In the following, we will consider a few of the benefits of supporting indigenous or native missionaries to reach their own people. However, before we do, we want to reiterate that the indigenous missionary strategy does not eliminate or even reduce the need for cross-cultural missionaries. This is not an “either/or,” but a “both/and” situation. We are not arguing for a moratorium on Western missionaries, but fully recognize the need for thousands more on the field! We are simply seeking to prove that the indigenous missionary strategy is an equally viable missionary method in certain contexts. Some of the benefits of sending indigenous missionaries are:
- Human Resources. It is a fact that, before going to war, military strategists consider the size of their population as opposed to that of their enemy. This illustrates that the amount of human resources available to carry out a task is extremely important. The world is a very large place—with more than seven billion people. If every Christian in America were a cross-cultural missionary, there would still not be enough missionaries to preach the gospel to all peoples! If we continue to depend only on missionaries from the West, much of the world will never hear the gospel.
- Financial Resources. It costs a great deal of money to send and support North American and Western European missionaries. Many missionary families require $3,000 to $5,000 a month to work in a foreign land where the average salary is often less than $200 a month. In contrast, the indigenous or native missionary is able to live on the same salary as his fellow countrymen. This adds up to a tremendous increase in economic power.
- Language and Culture. Any cross-cultural missionary will testify that differences in language and in culture are two of the greatest obstacles to the work. It often takes a cross-cultural missionary his first term (4-5 years) just to learn the language and adjust to the culture. This means that it is not abnormal for five years and over a quarter of a million dollars to be spent on the mission field while the missionary learns the language, adjusts to the culture, and does a minimum of ministry. In contrast, the indigenous or native missionary has no need to learn the language or adjust to the culture that he has known since birth. From his very first day on the mission field, the indigenous missionary is able to concentrate on his two priorities—evangelizing the lost and establishing churches.

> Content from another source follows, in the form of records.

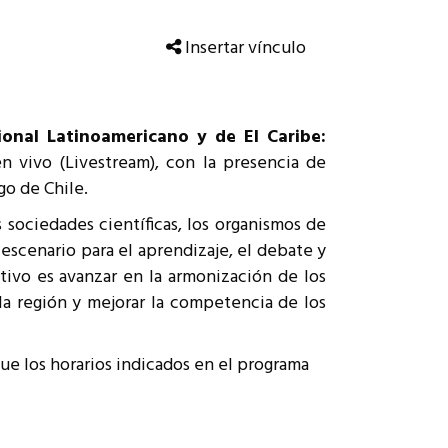
Insertar vínculo
ional Latinoamericano y de El Caribe:
n vivo (Livestream), con la presencia de
go de Chile.
 sociedades científicas, los organismos de
 escenario para el aprendizaje, el debate y
tivo es avanzar en la armonización de los
 la región y mejorar la competencia de los
ue los horarios indicados en el programa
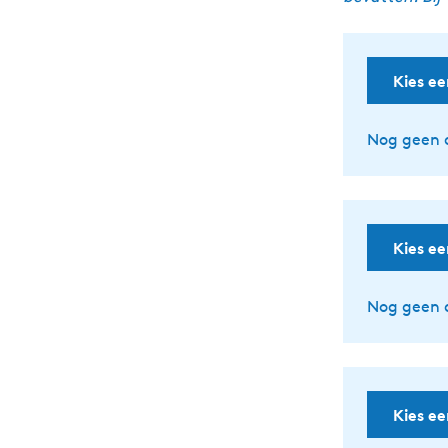
Kies e
Nog geen 
Kies e
Nog geen 
Kies e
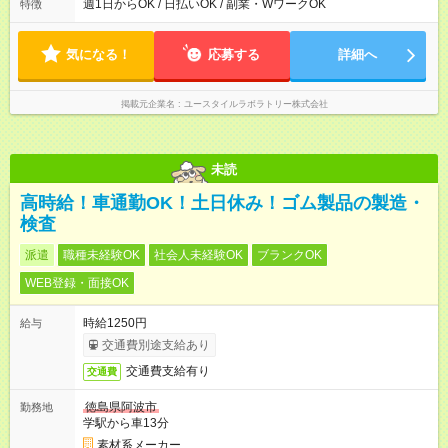
1時間）ご利用者様により、時間は異なります。 ※曜日固定（毎
週1日からOK / 日払いOK / 副業・WワークOK
特徴
週同じ曜日での勤務となります）
気になる！
応募する
詳細へ
掲載元企業名
ユースタイルラボラトリー株式会社
未読
高時給！車通勤OK！土日休み！ゴム製品の製造・
検査
派遣
職種未経験OK
社会人未経験OK
ブランクOK
WEB登録・面接OK
時給1250円
給与
交通費別途支給あり
交通費支給有り
交通費
徳島県阿波市
勤務地
学駅から車13分
素材系メーカー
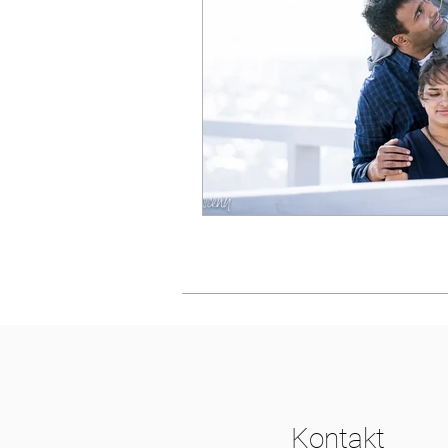
Kontakt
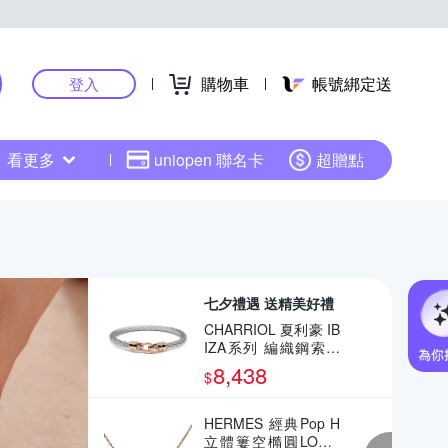
購物車
帳號綁定送
登入
看更多
uniopen 聯名卡
超贈點
七夕禮遇 送精美好禮
CHARRIOL 夏利豪 IB
IZA系列 編織鋼索手
環 七夕寵愛季 送禮推
8,438
$
薦
HERMES 經典Pop H
立體簍空橢圓LOGO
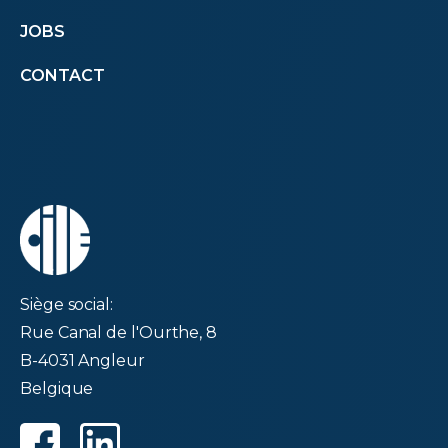
JOBS
menu
CONTACT
second
Siège social:
Rue Canal de l'Ourthe, 8
B-4031 Angleur
Belgique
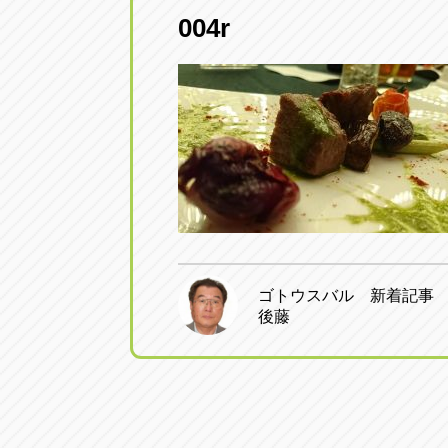
004r
愛知県一宮市朝日3-4-12
0586-28-82
アップル春日井店
アップル春
愛知県春日井市八田町2-1-16
0568-85-02
アップル名岐バイパス春日店
アップル名
愛知県北名古屋市中之郷八反78-
0568-25-53
アップル碧南店
アップル碧
ゴトウスバル 新着記事
後藤
愛知県碧南市立山町4-32-1
0566-43-44
アップル常滑店
アップル常
愛知県常滑市長間37-1
0569-35-66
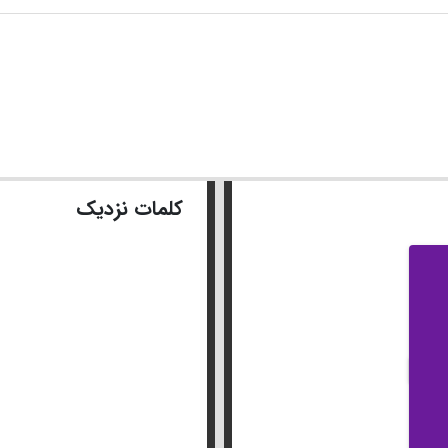
کلمات نزدیک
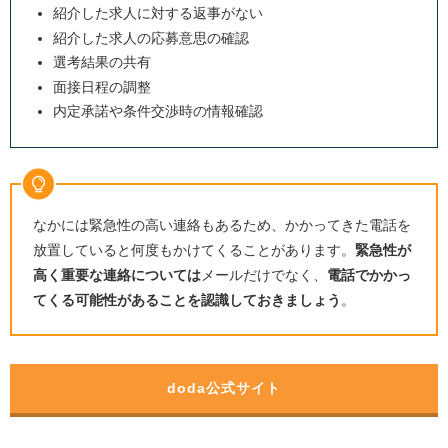
紹介した求人に対する返事がない
紹介した求人の応募意思の確認
選考結果の共有
面接日程の調整
内定承諾や条件交渉時の情報確認
なかには緊急性の高い連絡もあるため、かかってきた電話を
放置していると何度もかけてくることがあります。
緊急性が
高く重要な連絡については
メールだけでなく、
電話でかかっ
てくる可能性があることを認識しておきましょう
。
doda公式サイト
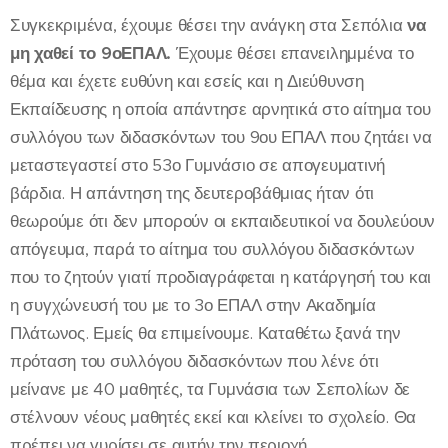
Συγκεκριμένα, έχουμε θέσει την ανάγκη στα Σεπόλια
να
μη χαθεί το 9
ο
ΕΠΑΛ.
Έχουμε θέσει επανειλημμένα το
θέμα και έχετε ευθύνη και εσείς και η Διεύθυνση
Εκπαίδευσης η οποία απάντησε αρνητικά στο αίτημα του
συλλόγου των διδασκόντων του 9ου ΕΠΑΛ που ζητάει να
μεταστεγαστεί στο 53ο Γυμνάσιο σε απογευματινή
βάρδια. Η απάντηση της δευτεροβάθμιας ήταν ότι
θεωρούμε ότι δεν μπορούν οι εκπαιδευτικοί να δουλεύουν
απόγευμα, παρά το αίτημα του συλλόγου διδασκόντων
που το ζητούν γιατί προδιαγράφεται η κατάργησή του και
η συγχώνευσή του με το 3ο ΕΠΑΛ στην Ακαδημία
Πλάτωνος. Εμείς θα επιμείνουμε. Καταθέτω ξανά την
πρόταση του συλλόγου διδασκόντων που λένε ότι
μείνανε με 40 μαθητές, τα Γυμνάσια των Σεπολίων δε
στέλνουν νέους μαθητές εκεί και κλείνει το σχολείο. Θα
πρέπει να γυρίσει σε αυτήν την περιοχή.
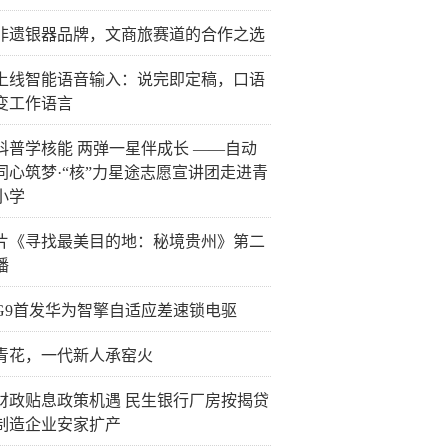
非遗银器品牌，文商旅赛道的合作之选
上线智能语音输入：说完即定稿，口语
变工作语言
科普学核能 两弹一星伴成长 ——自动
同心筑梦·“核”力星途志愿宣讲团走进青
小学
片《寻找最美目的地：秘境贵州》第二
播
G9首发华为智擎自适应差速锁电驱
青花，一代新人承窑火
财政贴息政策机遇 民生银行厂房按揭贷
制造企业安家扩产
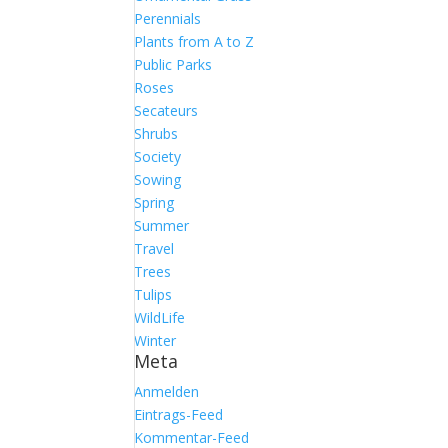
Perennials
Plants from A to Z
Public Parks
Roses
Secateurs
Shrubs
Society
Sowing
Spring
Summer
Travel
Trees
Tulips
WildLife
Winter
Meta
Anmelden
Eintrags-Feed
Kommentar-Feed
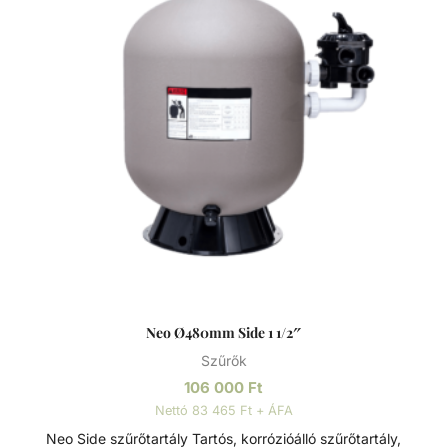
szűrőtartály a vízforgató készülék segítségével az egészen
finom szennyeződéseket is kiszűrhetik a vízből, amelyek
így fennakadnak a szűrőközegen.
Neo Ø480mm Side 1 1/2″
Szűrők
106 000
Ft
Nettó 83 465 Ft + ÁFA
Neo Side szűrőtartály Tartós, korrózióálló szűrőtartály,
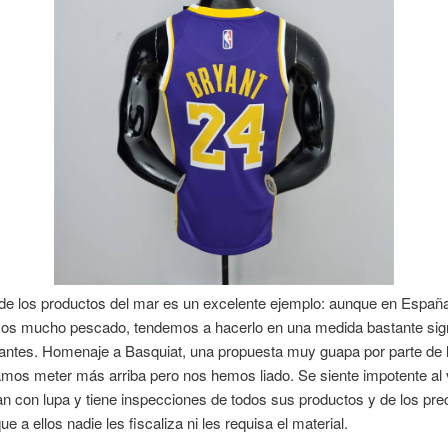
de los productos del mar es un excelente ejemplo: aunque en Españ
s mucho pescado, tendemos a hacerlo en una medida bastante signi
rantes. Homenaje a Basquiat, una propuesta muy guapa por parte de 
amos meter más arriba pero nos hemos liado. Se siente impotente al
ran con lupa y tiene inspecciones de todos sus productos y de los pre
e a ellos nadie les fiscaliza ni les requisa el material.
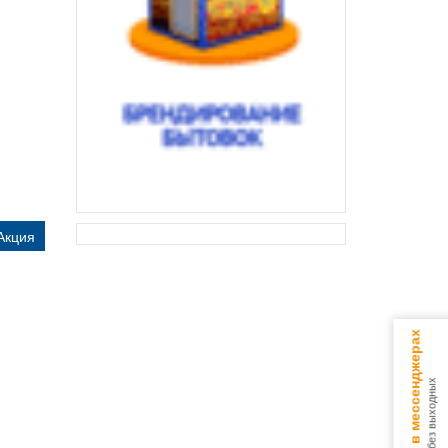
Акция
Консультируем в мессенджерах
9.00 - 18.00 без выходных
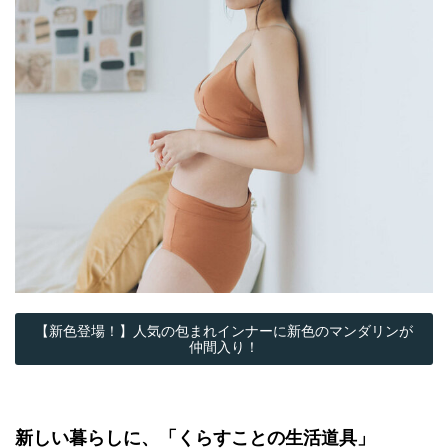
【新色登場！】人気の包まれインナーに新色のマンダリンが
仲間入り！
新しい暮らしに、「くらすことの生活道具」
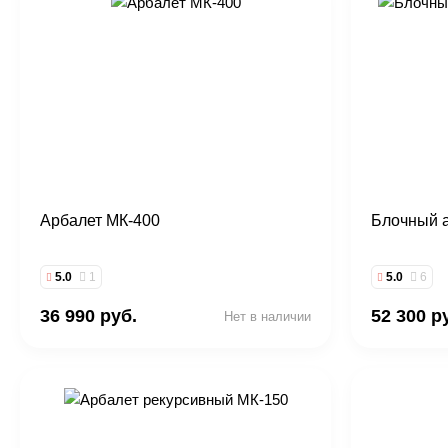
Арбалет МК-400
Блочный 
5.0
1
5.0
6
36 990 руб.
52 300 р
Нет в наличии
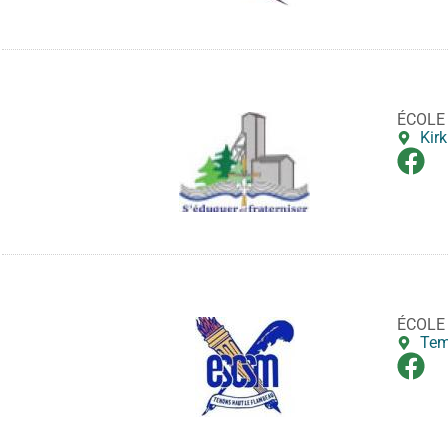
ÉCOLE
Kir
ÉCOLE
Tem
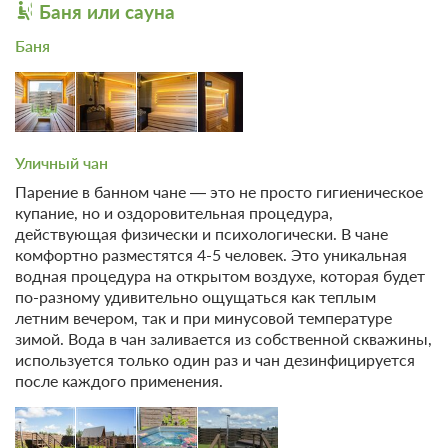
Другое
Баня или сауна
Автостоянка / Парковка
Допускается размещение с
Баня
домашними животными
Зимний спорт
Лыжи
Сноуборд
Снегоходы
18 фото
Уличный чан
Коттедж №2
Подробнее
Парение в банном чане — это не просто гигиеническое
купание, но и оздоровительная процедура,
Большой А-фрейм треугольный коттедж, для отдыха семьей
или компанией до шести человек. Коттедж в цвет светлого
действующая физически и психологически. В чане
дерева.
комфортно разместятся 4-5 человек. Это уникальная
Обратите внимание, время заезда в коттедж в 16:00, выезд в
водная процедура на открытом воздухе, которая будет
14:00.
по-разному удивительно ощущаться как теплым
2
89м
x2 Две двуспальных кровати
летним вечером, так и при минусовой температуре
зимой. Вода в чан заливается из собственной скважины,
Одна диван-кровать
Wi-Fi
используется только один раз и чан дезинфицируется
Ванная комната в номере
Сплит-система
после каждого применения.
2 гостя
Моментальное подтверждение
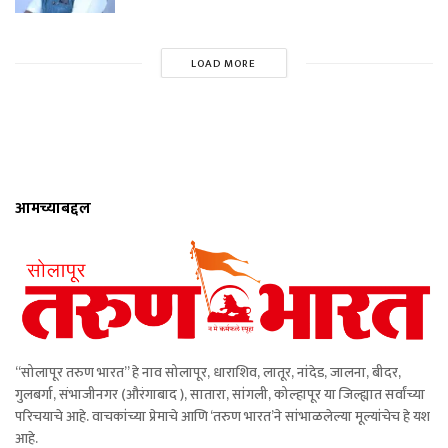
LOAD MORE
आमच्याबद्दल
“सोलापूर तरुण भारत” हे नाव सोलापूर, धाराशिव, लातूर, नांदेड, जालना, बीदर,
गुलबर्गा, संभाजीनगर (औरंगाबाद ), सातारा, सांगली, कोल्हापूर या जिल्ह्यात सर्वांच्या
परिचयाचे आहे. वाचकांच्या प्रेमाचे आणि ‘तरुण भारत’ने सांभाळलेल्या मूल्यांचेच हे यश
आहे.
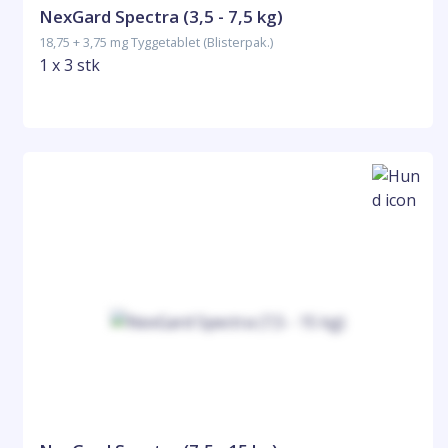
NexGard Spectra (3,5 - 7,5 kg)
18,75 + 3,75 mg Tyggetablet (Blisterpak.)
1 x 3 stk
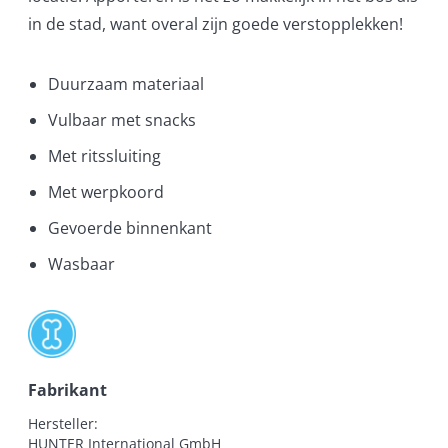
in de stad, want overal zijn goede verstopplekken!
Duurzaam materiaal
Vulbaar met snacks
Met ritssluiting
Met werpkoord
Gevoerde binnenkant
Wasbaar
Fabrikant
Hersteller:

HUNTER International GmbH
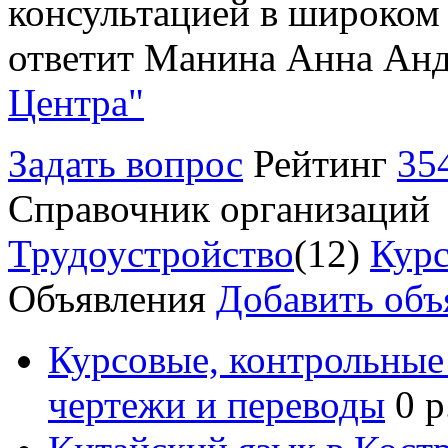
консультацией в широком 
ответит Манина Анна Анд
Центра"
Задать вопрос
Рейтинг
35
Справочник организаций
Трудоустройство
(12)
Курс
Объявления
Добавить объ
Курсовые, контрольные 
чертежи и переводы
0 р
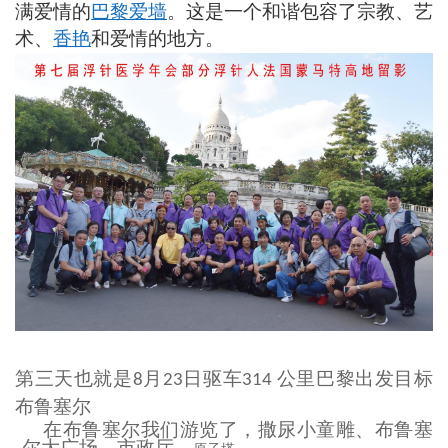
满爱情的
巴黎爱墙
。这是一个和谐包容了宗教、艺
术、
香艳
和爱情的地方。
第三天也就是
月
日驱车
公里巴黎
出发目标
8
23
314
布鲁塞尔
在布鲁塞尔我们游览了，撒尿小童雕、布鲁塞
尔大广场、市政厅、
。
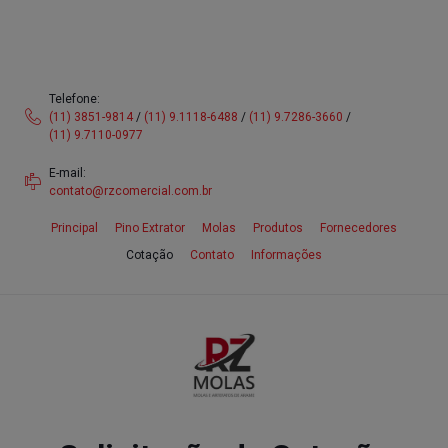
Skip
modal-check
to
content
Telefone:
(11) 3851-9814
/
(11) 9.1118-6488
/
(11) 9.7286-3660
/
(11) 9.7110-0977
E-mail:
contato@rzcomercial.com.br
Principal
Pino Extrator
Molas
Produtos
Fornecedores
Cotação
Contato
Informações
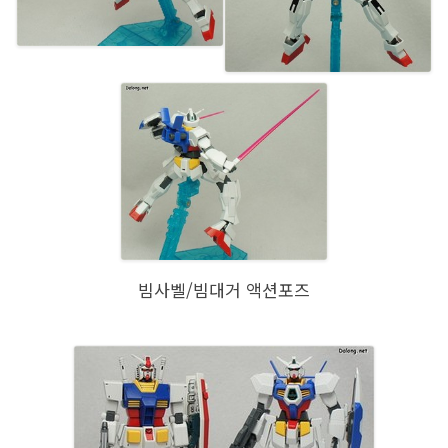
빔사벨/빔대거 액션포즈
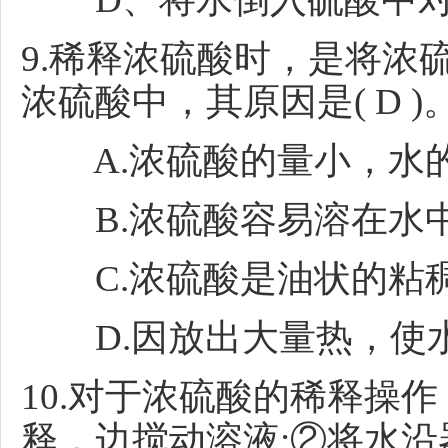
9.稀释浓硫酸时，是将浓
浓硫酸中，其原因是( D )
A.浓硫酸的量小，水
B.浓硫酸容易溶在水
C.浓硫酸是油状的粘
D.因放出大量热，使水
10.对于浓硫酸的稀释操
释，边搅动溶液;②将水沿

- Identification. There is a great deal of anti-American and anti-European bias in many of the least evangelized countries of the world. In many people groups, it is virtually impossible for a Western missionary to preach the gospel, because he is rejected for his nationality long before he has the opportunity even to communicate his message! In contrast, the indigenous missionary has little problem with such bias, because he is of the same flesh and blood as those to whom he preaches. When he is rejected, it is not because of his flag, but because of his gospel. Another problem that missionaries from the West often face is their inability or unwillingness to live on the same level as those to whom they minister. Some Western missionaries live in homes that seem like mansions to the native; they drive expensive cars, while the native takes a bus; and they send their children to private school, while the native sends his to public school. In contrast, the indigenous missionary lives in the same neighborhood, takes the same bus, and sends his children to the same school.
- No Difficult Transitions. For the cross-cultural missionary, establishing a church is often not as difficult as the later transitional period when the missionary bids farewell and the church comes under national leadership. The church often suffers a great deal during this transitional period, loses members, and is greatly discouraged. Having experienced the prestige of having a Western missionary as a pastor, the church is often no longer willing to accept one of its own. This is not a problem when the church is planted by an indigenous missionary and is under his leadership from beginning to end.